Lidl should be using its loyalty trial to collect data

Lidl has launched a loyalty trial in Scotland but the discounter has been quick to distance itself from the idea it might be collecting data on those taking part. That is an error, according to loyalty experts.

Lidl’s test has seen the discounter send out 4 million “smarter shopping” cards to consumers across Scotland – either via direct mail, by giving them out at its Scottish stores or through newspapers. Starting on 20 August the campaign will run for 10 weeks.

In the first two weeks shoppers will be offered a saving of £5 when they spend £25, with the deals subsequently changing each week to offer for example discounts on specific products.

A Lidl spokeswoman is quick to point however that it isn’t a loyalty scheme as such because there’s no data collection and people don’t have to accumulate points.

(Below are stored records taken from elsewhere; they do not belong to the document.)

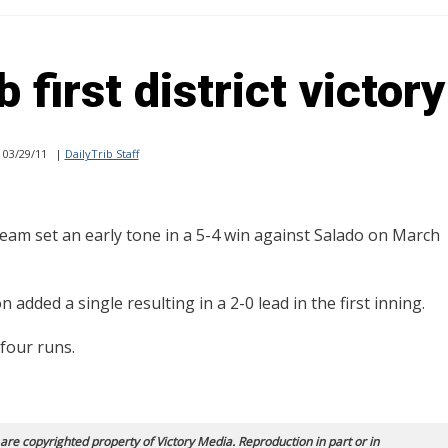
first district victory
03/29/11
|
DailyTrib Staff
am set an early tone in a 5-4 win against Salado on March
added a single resulting in a 2-0 lead in the first inning.
 four runs.
 are copyrighted property of Victory Media. Reproduction in part or in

“[Customers] can redeem the offer right there and then at the checkout. It’s an instant reward and there is no restriction on how many times you can use the card,” she says.

Retail analyst Steve Dresser says the card should help Lidl reduce its reliance on newspaper vouchers and could help it offer a service similar to Waitrose’s myWaitrose card – where holders are offered a lower price at the till.

“Newspaper vouchers are still used by the discounters and they seem to like them, however they do attract customers who just use the voucher not necessarily gaining data or insight so whether it’ll go beyond is interesting,” he says.

He also expects it to yield “some element of data” such as insights into what customers are buying to enable it to possible change the offers in future.

Mark Evans, general manager at loyalty specialists ICLP, believes the biggest issue is why Lidl has decided not to collect data given that all businesses, discounter or not, need to know as much about their customers as possible.

“Even for a discounter this ability to understand customer behavior and provide targeted incentives seems like a missed opportunity despite the need for an IT investment to support it. Without this the concept doesn’t seem scalable,” he adds.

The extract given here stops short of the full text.